The Basic Understanding of Algorithms Used in Spell Checkers
The first-ever spell check was called WordCheck and released in 1981 on Commodore computer systems. Forty years later, Grammarly is taking chunks out of the competition with its range of features, but even this tool is looking over its shoulder now as AI-generated text is looking to take humans out of the equation entirely.
Any essay writer will tell you that a spell checker is an invaluable tool for their craft. Machines are great at spotting errors based on simple spelling mistakes. As computing power has grown, it has become possible for spell checkers to evolve into grammar and even tone checkers.

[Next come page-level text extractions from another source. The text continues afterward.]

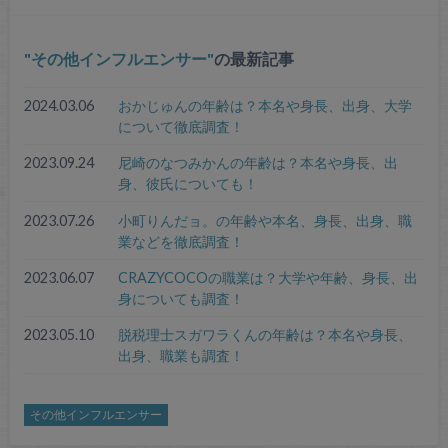
その他インフルエンサー
の最新記事
2024.03.06
おかじゅんの年齢は？本名や身長、出身、大学
について徹底調査！
2023.09.24
尼崎のなつみかんの年齢は？本名や身長、出
身、彼氏についても！
2023.07.26
小町りんだョ。の年齢や本名、身長、出身、職
業などを徹底調査！
2023.06.07
CRAZYCOCOの職業は？大学や年齢、身長、出
身についても調査！
2023.05.10
脱税理士スガワラくんの年齢は？本名や身長、
出身、職業も調査！
その他インフルエンサー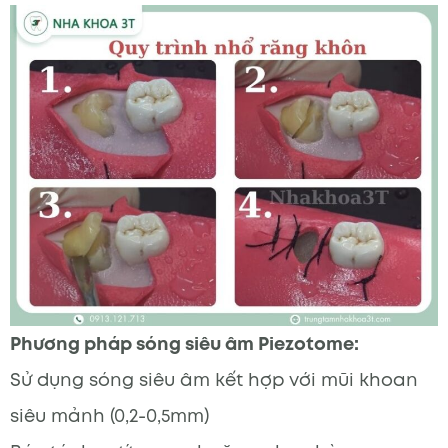
Phương pháp sóng siêu âm Piezotome:
Sử dụng sóng siêu âm kết hợp với mũi khoan
siêu mảnh (0,2-0,5mm)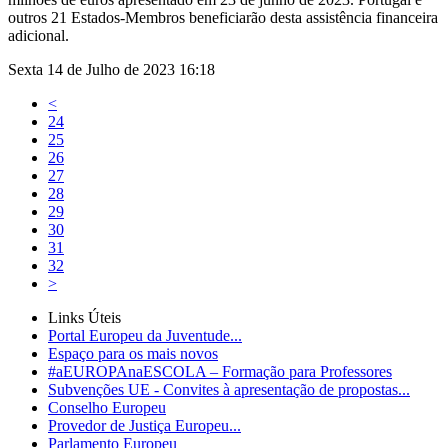
outros 21 Estados-Membros beneficiarão desta assistência financeira
adicional.
Sexta 14 de Julho de 2023 16:18
<
24
25
26
27
28
29
30
31
32
>
Links Úteis
Portal Europeu da Juventude...
Espaço para os mais novos
#aEUROPAnaESCOLA – Formação para Professores
Subvenções UE - Convites à apresentação de propostas...
Conselho Europeu
Provedor de Justiça Europeu...
Parlamento Europeu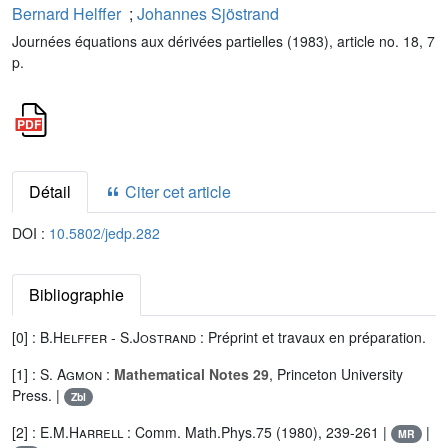
Bernard Helffer
;
Johannes Sjöstrand
Journées équations aux dérivées partielles (1983), article no. 18, 7
p.
Détail
Citer cet article
DOI :
10.5802/jedp.282
Bibliographie
[0] :
B.Helffer
-
S.Jostrand
: Préprint et travaux en préparation.
[1] :
S. Agmon
:
Mathematical Notes 29
, Princeton University
Press. |
Zbl
[2] :
E.M.Harrell
: Comm. Math.Phys.75 (1980), 239-261 |
|
MR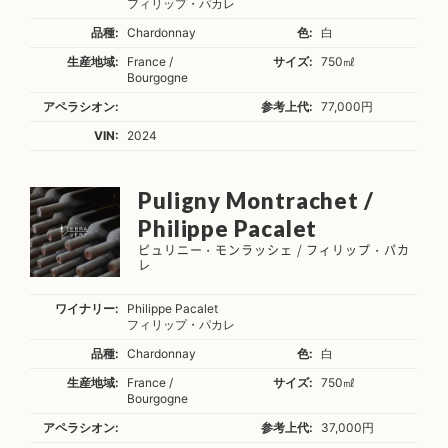
フィリップ・パカレ
品種:
Chardonnay
色:
白
生産地域:
France /
サイズ:
750㎖
Bourgogne
アペラシオン:
参考上代:
77,000円
VIN:
2024
Puligny Montrachet /
Philippe Pacalet
ピュリニー・モンラッシェ / フィリップ・パカ
レ
ワイナリー:
Philippe Pacalet
フィリップ・パカレ
品種:
Chardonnay
色:
白
生産地域:
France /
サイズ:
750㎖
Bourgogne
アペラシオン:
参考上代:
37,000円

Algorithms are sets of instructions carried out by computers. So if you’re using one, you’re saving time and effort, but a great deal of effort was exerted in order to produce a fine set of algorithms that can deal with the vagrancies of the human language. Here’s a basic view of what algorithms are up to when checking your texts.
A level of sophistication
A legitimate spell-checker needs to have some sophistication; a poem by Jerrold H. Zar written in 1992 illustrates this rather nicely.
Eye have a spelling chequer,
It came with my Pea Sea.
It plane lee marks four my revue
Miss Steaks I can knot sea.
A spell-checker using only an algorithm that examines each individual word will not find a problem with that stanza. Indeed, when we read it, we get the joke immediately. Sophisticated spell-checkers need to include a language model that can check each word not only for letter-order but for the context in which a word appears.
Today, spell-checking programs are available for a wide range of languages – almost all of them in fact – and each language brings its own set of quirks that require algorithmic tweaks. Highly synthetic languages – like German – need to include heavily morphological analysis, that is the way words are formed.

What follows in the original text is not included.